Il cielo di Dubai non è più lo stesso da quando l'Iran ha iniziato a prendere di mira i paesi del Golfo. Il rombo incessante dei jet militari, giorno e notte, è diventato la colonna sonora della paura in una città abituata al lusso e alla sicurezza. I residenti hanno imparato a distinguere i suoni della guerra: il boato secco della contraerea che si attiva, il rombo sordo dell'intercettazione dei missili, il ronzio persistente dei droni. Non sono lezioni che i cittadini occidentali erano preparati a imparare in una metropoli moderna come Dubai.

Chiunque potesse permettersi di partire ha iniziato a farlo. Le scuole sono state chiuse anticipatamente dal governo locale, che ha accelerato le vacanze di Eid al termine del Ramadan. I quartieri dove vivono gli espatriati più facoltosi si stanno progressivamente svuotando. I voli delle compagnie di bandiera emiratine partono continuamente, interrotti solo dagli allarmi aerei che costringono la chiusura dello spazio aereo. Chi non riesce a decollare da Dubai può attraversare il confine in auto verso l'Oman e imbarcarsi da Muscat, dove gli aeroporti lavorano a pieno regime organizzando voli di rimpatrio coordinati dalle varie ambasciate internazionali.

Ma il diritto di fuggire non appartiene a tutti. Il Consolato delle Filippine ha lanciato un messaggio inequivocabile ai suoi cittadini: chi richiede un volo di rimpatrio non sarà più autorizzato a rientrare negli Emirati Arabi Uniti. Per sempre. Questa minaccia colpisce direttamente migliaia di collaboratrici domestiche che lavorano nelle case dei cittadini emiratini e delle famiglie straniere benestanti. È un ricatto destinato a frenare l'esodo della manodopera a basso costo, prevalentemente proveniente dal Sudest asiatico, che letteralmente costruisce e mantiene in funzione Dubai e tutti i suoi servizi.

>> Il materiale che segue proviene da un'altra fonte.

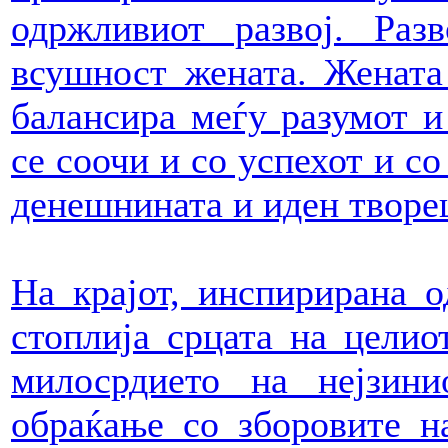
одржливиот развој. Раз
всушност жената. Жената 
балансира меѓу разумот и 
се соочи и со успехот и со
денешнината и иден творе
На крајот, инспирирана о
стоплија срцата на целио
милосрдието на нејзин
обраќање со зборовите на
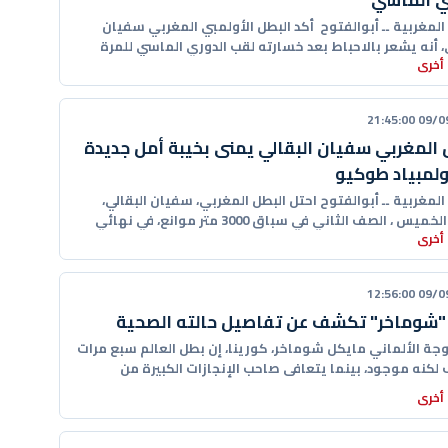
ي الماسي
 المغربية ــ أبوالفتوح أكد البطل الأولمبي المغربي سفيان
، أنه يشعر بالاحباط بعد خسارته لقب الدوري الماسي للمرة
أخرى
 على
09/09/20
 المغربي سفيان البقالي يمنى بخيبة أمل جديدة
ولمبياد طوكيو
 المغربية ــ أبوالفتوح احتل البطل المغربي، سفيان البقالي،
س ، الصف الثاني في سباق 3000 متر موانع، في نهائي
أخرى
09/09/20
"شوماخر" تكشف عن تفاصيل حالته الصحية
وجة الألماني مايكل شوماخر، كورينا، إن بطل العالم سبع مرات
لكنه موجود، بينما يتعافى صاحب الإنجازات الكبيرة من
أخرى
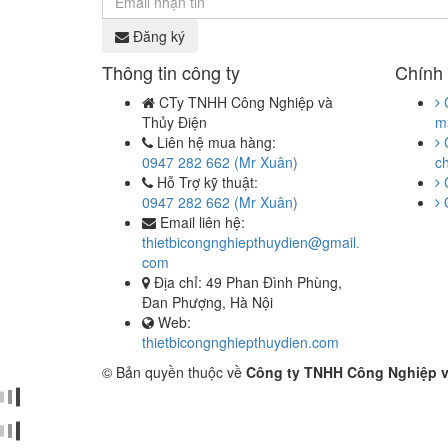
Đăng ký
Thông tin công ty
Chính
CTy TNHH Công Nghiệp và
Thủy Điện
m
Liên hệ mua hàng:
0947 282 662 (Mr Xuân)
c
Hỗ Trợ kỹ thuật:
0947 282 662 (Mr Xuân)
Email liên hệ:
thietbicongnghiepthuydien@gmail.
com
Địa chỉ: 49 Phan Đình Phùng,
Đan Phượng, Hà Nội
Web:
thietbicongnghiepthuydien.com
© Bản quyền thuộc về
Công ty TNHH Công Nghiệp v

La popolazione della città è composta per il 90% da stranieri provenienti da quasi duecento nazionalità diverse, e la maggior parte di loro non ha il lusso di scappare. Come hanno sottolineato alcuni utenti in un post diventato virale su Instagram nei giorni scorsi, per molti abitanti Dubai non rappresenta un'aspirazione di lusso con brunch e beach club esenti da tasse. Per loro è semplicemente il luogo dove il lavoro esiste, dove le famiglie dipendono dallo stipendio mensile, dove andarsene significa perdere tutto senza certezza di poter tornare. Non è una decisione che si prende prenotando un biglietto aereo.

La tensione geopolitica ha messo brutalmente in luce le disuguaglianze economiche e sociali che caratterizzano gli Emirati da anni, una realtà spesso nascosta dietro la facciata di modernità e prosperità. Mentre chi ha risorse finanziarie può scegliere se stare o andare, centinaia di migliaia di lavoratori vulnerabili rimangono intrappolati in una situazione che non hanno creato e non possono controllare. La guerra non colpisce tutti allo stesso modo, e a Dubai questa lezione è diventata dolorosamente evidente.